I asked her about why she thought this may have happened. She said it was almost certainly due to my holiday week away with friends, after drinking quite a bit every day. However, the best analogy we could find was comparing it to picking the top off a scab – if you keep picking at it it’ll never heal. Likewise, if you never have a break from drinking, you never give your liver a chance to heal.
Day 11-14: Sydney
As I mentioned in my introductory post, my one exception to 10 weeks alcohol free is my trip to Sydney. A chance to catch up with some old friends, which always requires wine.
So, long story short, I did drink this weekend. Not in an excessive shots-at-3am kind of way, more a glass of wine with lunch, then more than a few at dinner. Probably averaged about 5 a day over the 4 days. Quite a bit when you put it in writing.
The unexpected happened. I came out in a rash all over my body. On my arms, chest, stomach. As it went it moved up to my ears and along my chin line. Thank God it never made it to my face! It was itchy as hell, and impossible to get under control. I went to the chemist and got some hydrocortisone cream and antihistamines, which helped somewhat. Then I consulted Dr Google.
Fearing the worst, I started by checking whether a flu jab could elicit this kind of reaction. Apparently not. Then I googled whether wine could give you hives. And it can. It’s not uncommon. It’s generally more likely to be caused by red wine (which I was mostly drinking), but the specific cause is vague. It could be an allergy to the alcohol, the fruit (although I’m not allergic to grapes) or the sulphates.
It’s never happened to me before, although I have been known to get a flushed face from drinking wine, which is apparently a related symptom. I’m not happy.
What I learned this week: Mood swings
As you can see, I’ve experienced my fair share of mood swings over the past 2 weeks. Although, thankfully, I now seem to be past the worst.
Mental Health Daily says that alcohol increases the neurotransmitter GABA (linked to relaxation), decreases glutamate (an excitory neurotransmitter. When we don’t have it we relax even more!) and can increase dopamine (which is a feel good hormone). So when we stop drinking regularly, we can struggle to relax and we don’t get those happy, buzzy feelings we’re used to getting after a glass of wine at the end of a tough day.

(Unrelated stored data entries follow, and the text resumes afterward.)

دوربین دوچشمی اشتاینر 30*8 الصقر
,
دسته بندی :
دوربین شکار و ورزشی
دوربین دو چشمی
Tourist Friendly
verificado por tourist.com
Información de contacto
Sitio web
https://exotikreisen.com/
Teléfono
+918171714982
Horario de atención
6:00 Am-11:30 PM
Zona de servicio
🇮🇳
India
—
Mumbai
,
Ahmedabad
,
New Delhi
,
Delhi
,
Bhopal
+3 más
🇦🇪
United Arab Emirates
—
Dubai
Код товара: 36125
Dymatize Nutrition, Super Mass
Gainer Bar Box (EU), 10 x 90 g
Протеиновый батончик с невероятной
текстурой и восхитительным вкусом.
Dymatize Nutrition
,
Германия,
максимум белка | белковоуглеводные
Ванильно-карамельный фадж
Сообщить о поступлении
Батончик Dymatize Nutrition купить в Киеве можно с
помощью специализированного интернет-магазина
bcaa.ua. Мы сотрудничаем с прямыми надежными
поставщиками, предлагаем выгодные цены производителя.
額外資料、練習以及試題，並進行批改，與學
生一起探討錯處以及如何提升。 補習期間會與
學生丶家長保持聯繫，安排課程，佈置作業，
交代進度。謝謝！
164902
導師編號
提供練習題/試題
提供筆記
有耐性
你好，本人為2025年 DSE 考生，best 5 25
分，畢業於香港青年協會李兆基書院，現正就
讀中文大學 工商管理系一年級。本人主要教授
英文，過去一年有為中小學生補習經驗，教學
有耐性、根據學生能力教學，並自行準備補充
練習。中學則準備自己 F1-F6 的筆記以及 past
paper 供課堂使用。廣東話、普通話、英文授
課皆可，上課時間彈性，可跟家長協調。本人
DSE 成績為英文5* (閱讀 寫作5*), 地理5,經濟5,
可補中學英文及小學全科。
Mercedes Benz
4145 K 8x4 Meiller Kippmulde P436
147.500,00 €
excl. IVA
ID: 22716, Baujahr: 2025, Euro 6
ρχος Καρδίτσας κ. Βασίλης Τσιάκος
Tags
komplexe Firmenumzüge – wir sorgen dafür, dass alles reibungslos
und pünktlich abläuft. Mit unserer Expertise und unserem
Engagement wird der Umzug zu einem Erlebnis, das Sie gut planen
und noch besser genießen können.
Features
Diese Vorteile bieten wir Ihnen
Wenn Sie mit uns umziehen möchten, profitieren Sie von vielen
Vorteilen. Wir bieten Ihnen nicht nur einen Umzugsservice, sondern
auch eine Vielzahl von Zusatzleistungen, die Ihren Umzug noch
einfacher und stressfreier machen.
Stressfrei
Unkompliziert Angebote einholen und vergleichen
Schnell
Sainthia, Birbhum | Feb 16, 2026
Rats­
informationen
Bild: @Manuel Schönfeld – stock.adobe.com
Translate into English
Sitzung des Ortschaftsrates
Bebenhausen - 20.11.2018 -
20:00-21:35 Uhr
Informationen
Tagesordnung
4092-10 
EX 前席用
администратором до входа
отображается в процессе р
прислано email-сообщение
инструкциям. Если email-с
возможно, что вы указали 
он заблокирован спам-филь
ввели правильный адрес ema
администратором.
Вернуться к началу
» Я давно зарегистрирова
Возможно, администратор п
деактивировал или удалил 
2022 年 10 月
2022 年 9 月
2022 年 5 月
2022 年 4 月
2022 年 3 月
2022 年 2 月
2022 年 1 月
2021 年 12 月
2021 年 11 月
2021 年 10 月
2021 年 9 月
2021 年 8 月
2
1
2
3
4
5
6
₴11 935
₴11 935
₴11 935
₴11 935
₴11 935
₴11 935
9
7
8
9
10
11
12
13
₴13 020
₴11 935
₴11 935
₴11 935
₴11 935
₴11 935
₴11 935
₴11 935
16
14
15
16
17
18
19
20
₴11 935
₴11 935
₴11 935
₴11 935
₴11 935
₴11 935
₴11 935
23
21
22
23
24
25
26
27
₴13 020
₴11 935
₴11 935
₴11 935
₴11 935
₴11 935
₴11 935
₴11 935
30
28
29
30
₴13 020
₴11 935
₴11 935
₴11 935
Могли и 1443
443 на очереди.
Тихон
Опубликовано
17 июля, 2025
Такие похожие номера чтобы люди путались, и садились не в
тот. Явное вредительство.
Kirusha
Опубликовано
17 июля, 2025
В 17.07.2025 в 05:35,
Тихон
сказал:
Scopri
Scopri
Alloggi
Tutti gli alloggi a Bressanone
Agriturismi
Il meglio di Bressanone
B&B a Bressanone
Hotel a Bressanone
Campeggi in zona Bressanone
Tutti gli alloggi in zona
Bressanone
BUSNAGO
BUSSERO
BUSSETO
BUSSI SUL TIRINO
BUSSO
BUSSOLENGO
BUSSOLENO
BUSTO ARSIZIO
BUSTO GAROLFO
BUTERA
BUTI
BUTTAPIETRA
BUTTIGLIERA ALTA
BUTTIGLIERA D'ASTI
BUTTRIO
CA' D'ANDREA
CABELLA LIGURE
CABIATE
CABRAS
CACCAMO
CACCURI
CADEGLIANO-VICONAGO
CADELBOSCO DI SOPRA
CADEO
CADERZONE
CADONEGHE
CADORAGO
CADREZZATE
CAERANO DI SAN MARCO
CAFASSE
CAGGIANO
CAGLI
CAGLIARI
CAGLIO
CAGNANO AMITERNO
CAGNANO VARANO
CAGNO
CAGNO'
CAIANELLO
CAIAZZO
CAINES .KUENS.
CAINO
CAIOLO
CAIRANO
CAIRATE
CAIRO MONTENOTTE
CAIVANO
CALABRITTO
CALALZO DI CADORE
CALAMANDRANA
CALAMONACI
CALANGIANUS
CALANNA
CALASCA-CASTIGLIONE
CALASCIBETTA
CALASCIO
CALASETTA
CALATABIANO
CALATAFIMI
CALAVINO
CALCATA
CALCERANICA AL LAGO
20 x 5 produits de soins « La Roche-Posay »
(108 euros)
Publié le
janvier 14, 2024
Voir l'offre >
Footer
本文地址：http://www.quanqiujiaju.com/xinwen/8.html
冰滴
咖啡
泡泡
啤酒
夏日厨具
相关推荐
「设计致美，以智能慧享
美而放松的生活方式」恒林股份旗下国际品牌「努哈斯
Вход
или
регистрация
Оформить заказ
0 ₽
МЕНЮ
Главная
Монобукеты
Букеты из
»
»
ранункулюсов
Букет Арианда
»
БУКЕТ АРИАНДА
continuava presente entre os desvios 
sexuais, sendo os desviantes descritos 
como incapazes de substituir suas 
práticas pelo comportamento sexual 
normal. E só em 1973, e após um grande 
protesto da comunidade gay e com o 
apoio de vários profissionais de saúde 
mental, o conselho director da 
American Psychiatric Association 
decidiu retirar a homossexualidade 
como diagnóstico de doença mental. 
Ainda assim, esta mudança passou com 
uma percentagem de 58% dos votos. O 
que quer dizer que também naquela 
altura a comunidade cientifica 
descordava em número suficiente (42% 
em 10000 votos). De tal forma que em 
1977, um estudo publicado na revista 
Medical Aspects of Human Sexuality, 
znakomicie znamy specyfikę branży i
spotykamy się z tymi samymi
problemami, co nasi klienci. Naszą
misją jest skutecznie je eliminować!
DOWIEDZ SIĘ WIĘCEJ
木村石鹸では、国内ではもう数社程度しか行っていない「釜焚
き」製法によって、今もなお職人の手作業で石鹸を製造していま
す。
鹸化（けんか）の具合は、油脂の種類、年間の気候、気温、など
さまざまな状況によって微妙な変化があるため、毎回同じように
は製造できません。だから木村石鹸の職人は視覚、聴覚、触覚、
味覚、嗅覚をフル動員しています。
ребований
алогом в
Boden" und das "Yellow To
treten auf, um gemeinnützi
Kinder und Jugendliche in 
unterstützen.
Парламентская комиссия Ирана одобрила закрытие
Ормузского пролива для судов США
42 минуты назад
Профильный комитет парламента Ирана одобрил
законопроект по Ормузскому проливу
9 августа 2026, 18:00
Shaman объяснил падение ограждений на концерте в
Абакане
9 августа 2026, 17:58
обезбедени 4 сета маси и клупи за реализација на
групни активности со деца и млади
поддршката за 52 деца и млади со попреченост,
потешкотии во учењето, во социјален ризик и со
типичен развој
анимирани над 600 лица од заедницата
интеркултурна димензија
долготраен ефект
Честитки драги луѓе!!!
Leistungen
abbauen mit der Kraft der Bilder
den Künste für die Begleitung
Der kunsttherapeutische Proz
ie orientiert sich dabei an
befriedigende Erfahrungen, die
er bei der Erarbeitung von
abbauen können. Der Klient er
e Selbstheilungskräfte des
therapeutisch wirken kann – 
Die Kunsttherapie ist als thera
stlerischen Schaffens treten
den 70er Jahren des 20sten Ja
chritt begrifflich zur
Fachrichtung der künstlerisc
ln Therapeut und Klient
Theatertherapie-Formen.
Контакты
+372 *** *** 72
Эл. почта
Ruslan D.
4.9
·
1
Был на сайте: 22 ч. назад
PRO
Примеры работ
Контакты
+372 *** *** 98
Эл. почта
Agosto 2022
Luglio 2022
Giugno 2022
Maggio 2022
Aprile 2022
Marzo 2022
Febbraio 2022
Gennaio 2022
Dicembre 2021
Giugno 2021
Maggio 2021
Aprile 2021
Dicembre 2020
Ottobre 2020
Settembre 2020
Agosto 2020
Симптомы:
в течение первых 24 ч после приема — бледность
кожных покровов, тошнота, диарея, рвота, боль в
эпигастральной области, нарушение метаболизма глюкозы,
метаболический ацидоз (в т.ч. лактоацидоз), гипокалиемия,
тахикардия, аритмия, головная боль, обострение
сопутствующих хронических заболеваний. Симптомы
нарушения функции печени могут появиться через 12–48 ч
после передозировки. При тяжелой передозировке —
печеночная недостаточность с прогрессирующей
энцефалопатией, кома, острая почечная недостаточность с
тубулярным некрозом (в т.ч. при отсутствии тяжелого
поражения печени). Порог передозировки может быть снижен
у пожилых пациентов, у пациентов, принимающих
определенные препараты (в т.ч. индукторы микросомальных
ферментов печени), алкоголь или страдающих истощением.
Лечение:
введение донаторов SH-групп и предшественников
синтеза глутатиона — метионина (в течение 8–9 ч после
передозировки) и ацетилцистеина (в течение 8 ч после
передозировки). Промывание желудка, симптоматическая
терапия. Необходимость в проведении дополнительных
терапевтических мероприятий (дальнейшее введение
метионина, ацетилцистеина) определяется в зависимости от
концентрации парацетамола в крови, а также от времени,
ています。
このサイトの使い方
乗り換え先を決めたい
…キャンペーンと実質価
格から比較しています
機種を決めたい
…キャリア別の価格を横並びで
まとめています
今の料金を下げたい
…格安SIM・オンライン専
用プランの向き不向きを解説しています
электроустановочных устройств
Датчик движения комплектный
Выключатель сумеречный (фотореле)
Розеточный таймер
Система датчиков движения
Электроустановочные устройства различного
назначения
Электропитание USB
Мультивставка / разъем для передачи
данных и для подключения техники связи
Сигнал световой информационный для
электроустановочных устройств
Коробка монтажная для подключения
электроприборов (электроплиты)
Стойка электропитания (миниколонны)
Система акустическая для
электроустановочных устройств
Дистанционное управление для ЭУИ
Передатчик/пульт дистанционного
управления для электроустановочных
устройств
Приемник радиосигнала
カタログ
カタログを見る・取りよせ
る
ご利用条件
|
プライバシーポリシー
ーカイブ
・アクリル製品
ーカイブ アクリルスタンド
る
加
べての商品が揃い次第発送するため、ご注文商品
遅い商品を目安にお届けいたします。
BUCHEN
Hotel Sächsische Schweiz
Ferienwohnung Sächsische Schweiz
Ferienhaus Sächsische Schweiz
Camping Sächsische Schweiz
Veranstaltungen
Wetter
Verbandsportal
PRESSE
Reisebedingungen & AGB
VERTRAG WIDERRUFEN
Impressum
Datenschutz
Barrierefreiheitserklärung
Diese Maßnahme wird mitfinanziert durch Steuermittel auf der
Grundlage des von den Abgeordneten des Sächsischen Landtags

The mood swings we may get are (Source: Mental Health Daily):
- Mood swings: Most people can expect some sort of mood swings during their withdrawal. One minute you may feel deeply depressed and hopeless, the next you may be optimistic about the withdrawal process. Understand that changes in mood such as feelings of anger, sadness, apathy, anxiety, etc. will all gradually stabilize.
- Agitation: Many people feel agitated during the first few weeks of withdrawal. Do your best to manage this feeling by getting some light exercise and/or practicing relaxation exercises.
- Anger: Anger is typically a result of our inability to relax and in part due to the fact that the brain is sensitive during withdrawal. Neurotransmitter levels have not recovered to baseline and this may make you more prone to anger outbursts.
- Irritability: Withdrawal from alcohol can lead to irritability as a result of changes in GABA functioning. When you have adequate GABA, you are able to keep calm and don’t get bothered by minor things. Insufficient GABA can lead a person to feel irritable and unable to stay calm.